Ein extrem starker Tornado fegt am 24. Juni 2021 durch die tschechische Gemeinde Hodonin.
Ein extrem starker Tornado fegt am 24. Juni 2021 durch die tschechische Gemeinde Hodonin.Sitar Marek / CTK / picturedesk.com
Mit 300 km/h fegte Donnerstagabend ein Tornado über Südmähren und hinterließ eine Spur der Verwüstung. "Heute" sprach mit Betroffenen vor Ort.

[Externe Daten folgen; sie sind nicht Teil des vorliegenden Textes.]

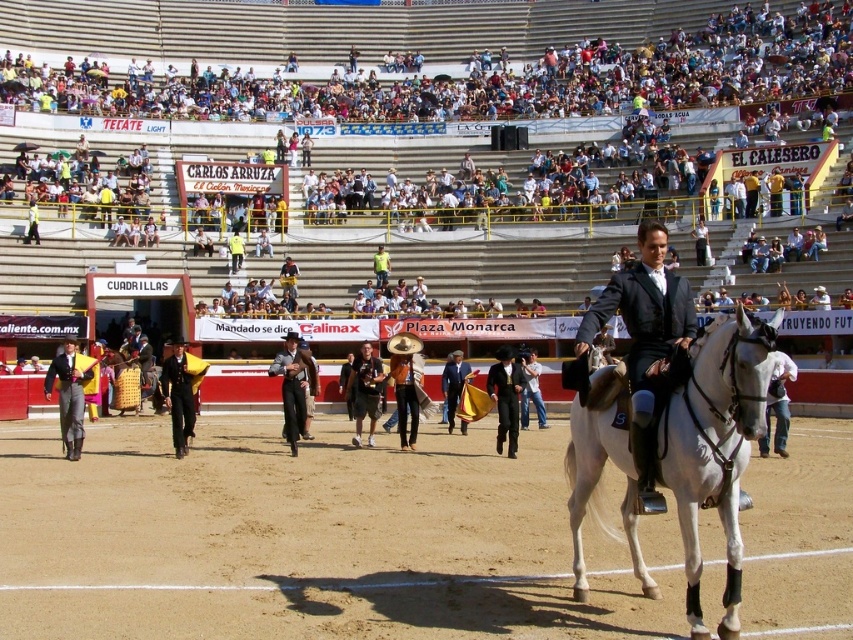 You are a photographer positioned at the front of the arena. You want to take a photo that clearly shows both the white glossy horse at center and the black leather suit at center. Which object should you focus on first to ensure both are in sharp focus?

The white glossy horse at center is closer to the viewer than the black leather suit at center. To ensure both are in sharp focus, you should focus on the white glossy horse at center first, as focusing on the closer object will also keep the farther one in acceptable focus range.

You are a spectator at the bullfighting arena. You see the white glossy horse at center and the black leather suit at center. Which object is positioned lower in the image?

The white glossy horse at center is located below the black leather suit at center, so the horse is positioned lower in the image.

You are a photographer positioned at the arena entrance. You need to capture a photo that includes both the white cotton shirt at upper center and the white glossy horse at center. Considering their sizes, which one will appear larger in the photo?

The white cotton shirt at upper center is much taller than the white glossy horse at center, so it will appear larger in the photo.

Ein Tornado hat am Donnerstagabend im Südosten Tschechiens eine Spur der Verwüstung hinterlassen. Mindestens fünf Menschen sind tot, weitere 200 verletzt, 2.000 Häuser sind beschädigt und unzählige Familien obdachlos. Noch immer suchen die Rettungskräfte Verschüttete in den Trümmern. "Heute" ist für einen Lokalaugenschein in der Gemeinde Moravská Nová Ves (dt. Mährisch-Neudorf) und sprach mit Betroffenen vor Ort.

"Alle helfen zusammen, sind füreinander da"

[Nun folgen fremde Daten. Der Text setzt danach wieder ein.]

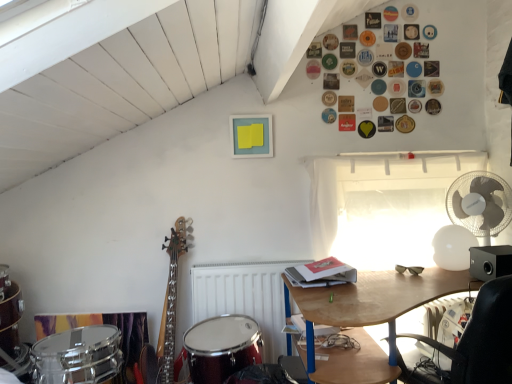 Question: From the image's perspective, is white plastic fan at right above matte black sunglasses at center right?

Choices:
 (A) yes
 (B) no

Answer: (A)

Question: From the image's perspective, does white plastic fan at right appear lower than matte black sunglasses at center right?

Choices:
 (A) no
 (B) yes

Answer: (A)

Question: Does white plastic fan at right turn towards matte black sunglasses at center right?

Choices:
 (A) yes
 (B) no

Answer: (A)

Question: Is white plastic fan at right to the right of matte black sunglasses at center right from the viewer's perspective?

Choices:
 (A) yes
 (B) no

Answer: (A)

Question: Is white plastic fan at right positioned in front of matte black sunglasses at center right?

Choices:
 (A) yes
 (B) no

Answer: (A)

Question: Is white plastic fan at right shorter than matte black sunglasses at center right?

Choices:
 (A) yes
 (B) no

Answer: (B)

Question: Does shiny red drum at lower left appear on the left side of white matte radiator at lower center?

Choices:
 (A) yes
 (B) no

Answer: (A)

Question: Does shiny red drum at lower left have a greater height compared to white matte radiator at lower center?

Choices:
 (A) yes
 (B) no

Answer: (B)

Question: From a real-world perspective, is shiny red drum at lower left physically above white matte radiator at lower center?

Choices:
 (A) no
 (B) yes

Answer: (A)

Question: Does shiny red drum at lower left turn towards white matte radiator at lower center?

Choices:
 (A) no
 (B) yes

Answer: (A)

Question: Does shiny red drum at lower left have a lesser height compared to white matte radiator at lower center?

Choices:
 (A) no
 (B) yes

Answer: (B)

Question: Is the depth of shiny red drum at lower left less than that of white matte radiator at lower center?

Choices:
 (A) no
 (B) yes

Answer: (B)

Question: Is shiny red drum at lower left a part of white sheer curtain at upper right?

Choices:
 (A) yes
 (B) no

Answer: (B) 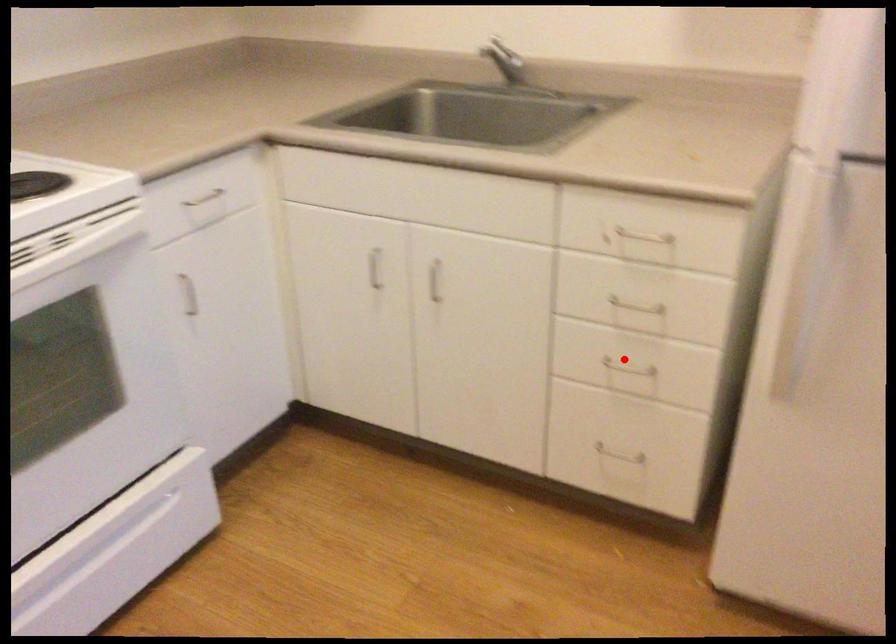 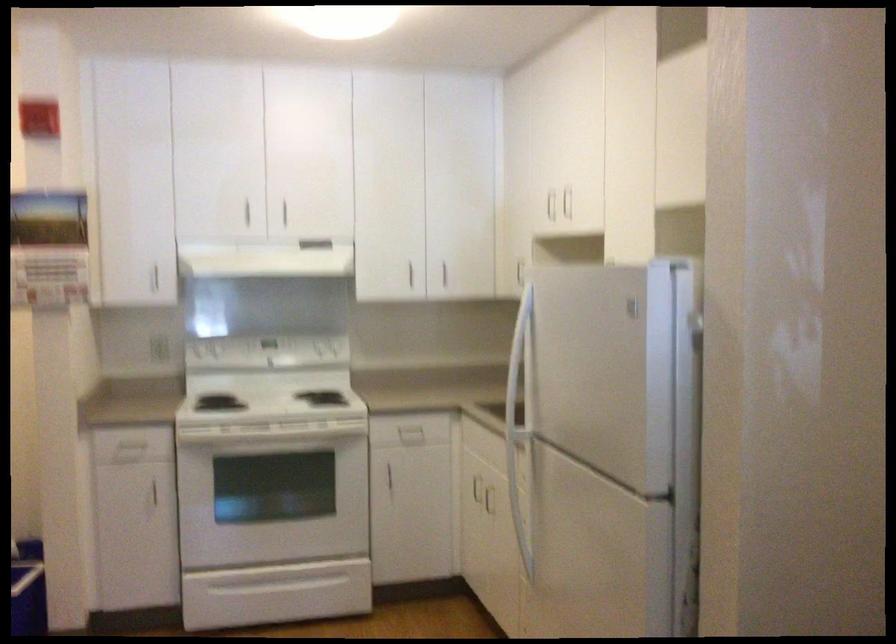 Question: I am providing you with two images of the same scene from different viewpoints. A red point is marked on the first image. At the location where the point appears in image 1, is it still visible in image 2?

Choices:
 (A) Yes
 (B) No

Answer: (B) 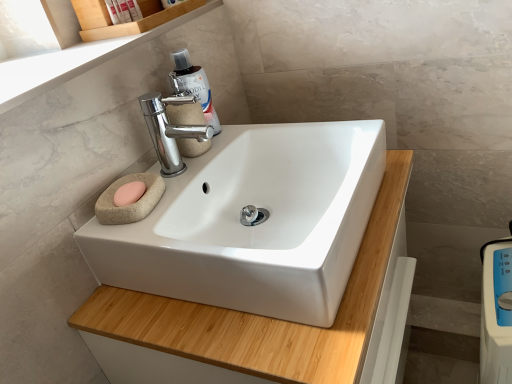 Question: From the image's perspective, is white plastic scale at lower right located beneath matte plastic soap at upper left, which is the 1th toiletry in left-to-right order?

Choices:
 (A) yes
 (B) no

Answer: (A)

Question: From a real-world perspective, is white plastic scale at lower right on top of matte plastic soap at upper left, which is the 1th toiletry in left-to-right order?

Choices:
 (A) no
 (B) yes

Answer: (A)

Question: From a real-world perspective, is white plastic scale at lower right positioned under matte plastic soap at upper left, which is the 1th toiletry in left-to-right order, based on gravity?

Choices:
 (A) no
 (B) yes

Answer: (B)

Question: Is white plastic scale at lower right outside matte plastic soap at upper left, the second toiletry when ordered from right to left?

Choices:
 (A) no
 (B) yes

Answer: (B)

Question: Is white plastic scale at lower right aimed at matte plastic soap at upper left, which is the 1th toiletry in left-to-right order?

Choices:
 (A) no
 (B) yes

Answer: (A)

Question: Is white plastic scale at lower right positioned behind matte plastic soap at upper left, the second toiletry when ordered from right to left?

Choices:
 (A) no
 (B) yes

Answer: (A)

Question: Is white plastic bottle at upper left, acting as the 2th toiletry starting from the left, to the left of white glossy sink at center from the viewer's perspective?

Choices:
 (A) yes
 (B) no

Answer: (A)

Question: Considering the relative sizes of white plastic bottle at upper left, acting as the 2th toiletry starting from the left, and white glossy sink at center in the image provided, is white plastic bottle at upper left, acting as the 2th toiletry starting from the left, thinner than white glossy sink at center?

Choices:
 (A) no
 (B) yes

Answer: (B)

Question: Is white glossy sink at center at the back of white plastic bottle at upper left, placed as the first toiletry when sorted from right to left?

Choices:
 (A) yes
 (B) no

Answer: (B)

Question: Considering the relative sizes of white plastic bottle at upper left, placed as the first toiletry when sorted from right to left, and white glossy sink at center in the image provided, is white plastic bottle at upper left, placed as the first toiletry when sorted from right to left, wider than white glossy sink at center?

Choices:
 (A) no
 (B) yes

Answer: (A)

Question: Is white plastic bottle at upper left, acting as the 2th toiletry starting from the left, oriented towards white glossy sink at center?

Choices:
 (A) no
 (B) yes

Answer: (A)

Question: From the image's perspective, is white plastic bottle at upper left, acting as the 2th toiletry starting from the left, located above white glossy sink at center?

Choices:
 (A) no
 (B) yes

Answer: (B)

Question: Is translucent plastic bottle at upper center further to camera compared to matte plastic soap at upper left, which is the 1th toiletry in left-to-right order?

Choices:
 (A) no
 (B) yes

Answer: (A)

Mit über 300 km/h ist der Tornado über die Ortschaft in Südmähren gezogen: Dächer wurden teilweise völlig abgedeckt oder sind sogar eingestürzt, Fensterscheiden zerstört, Bäume wie Streichhölzer umgeknickt. "Wir haben hier gestern noch die Fassade des Hauses repariert, heute ist alles weg. Innerhalb von 10 Minuten war alles weg ... das Gerüst, das ganze Dach, einfach alles", ringt Pavel im Interview mit "Heute"-Reporter Paul Resetarits nach Worten.

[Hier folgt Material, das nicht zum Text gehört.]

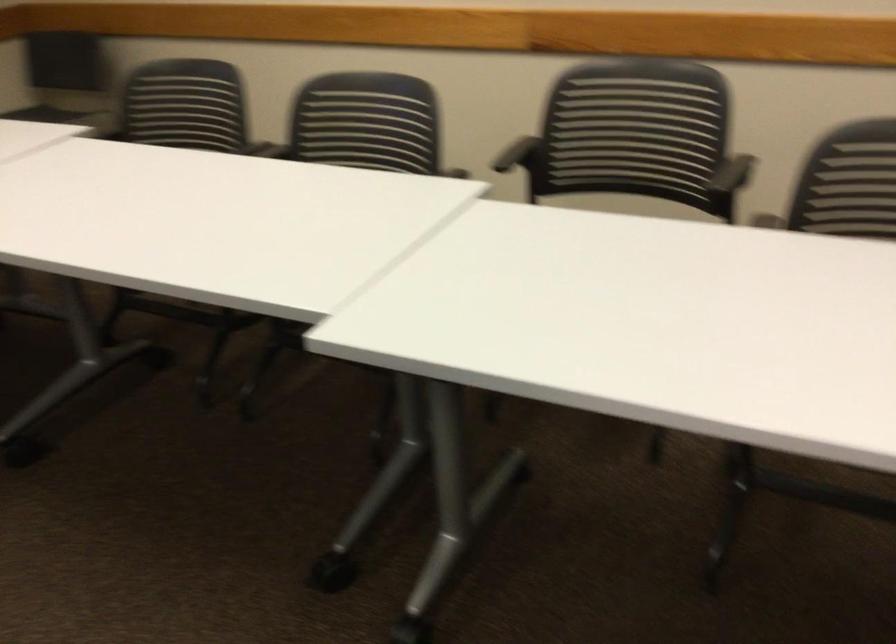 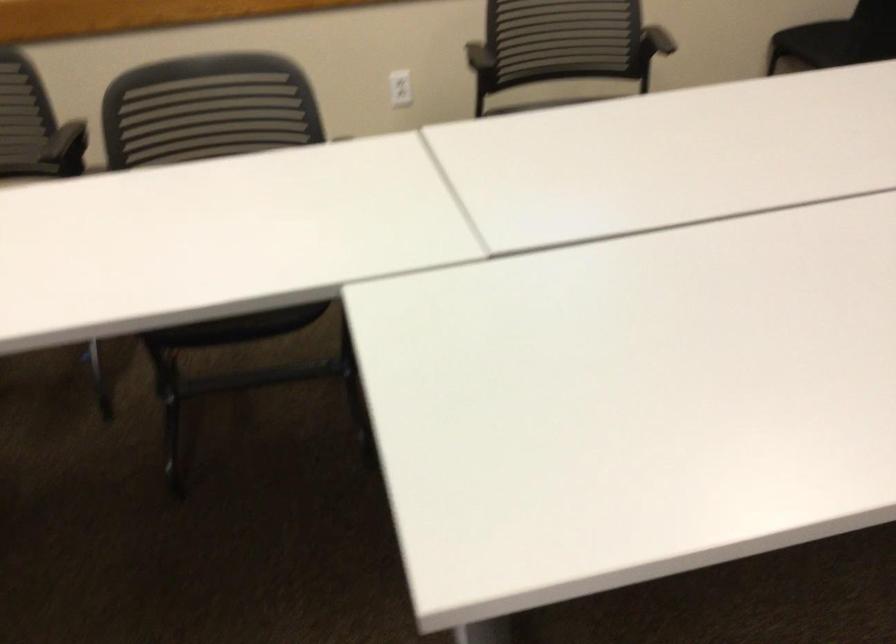 Question: The first image is from the beginning of the video and the second image is from the end. How did the camera likely rotate when shooting the video?

Choices:
 (A) Left
 (B) Right
 (C) Up
 (D) Down

Answer: (B) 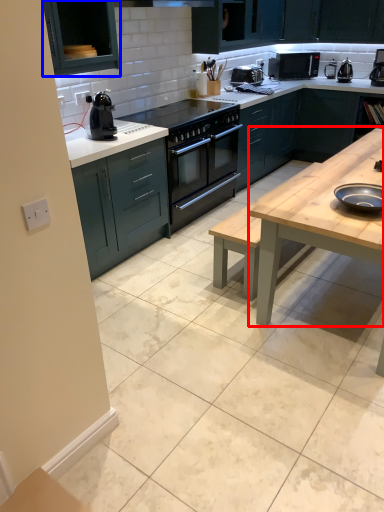 Question: Which object appears closest to the camera in this image, table (highlighted by a red box) or cabinetry (highlighted by a blue box)?

Choices:
 (A) table
 (B) cabinetry

Answer: (A)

Ein Video zeigt, wie der Wirbelsturm sechs Kilometer von Schrattenberg entfernt ein ganzes Waldstück dem Erdboden gleichgemacht. Geäst und Sträuche werden in seinen Sog gezogen und durch die Luft geschleudert. Einige Bilder zeigen die Fassade eines Mehrparteienhauses, in dessen Wand sich zahlreiche der Tonsteine gebohrt hatten. Das Gebäude wurde damit regelrecht von der Seite bombardiert.

Die Situation im Krisengebiet sei wie in einem Krieg, sagt Gesundheitsminister Adam Vojtech im TV. Alle verfügbaren Einsatzkräfte seien auf dem Weg in die Region. "Alle helfen zusammen, sind füreinander da. Weinen bringt nichts, das Leben muss weitergehen", versucht Pavel selbst zwischen den Trümmern noch positiv zu denken. 

Die Regierung in Prag versetzte inzwischen Kräfte der Armee für einen möglichen Hilfseinsatz in Bereitschaft. Auch Einsatzkräfte aus Niederösterreich wurden gestern noch in zur Hilfeleistung geschickt. Christophorus-Teams brachten zwei Schwerstverletzte – ein 15-Jähriges Mädchen und einen Busfahrer – mit dem Hubschrauber in Sicherheit und zur Behandlung nach Wien.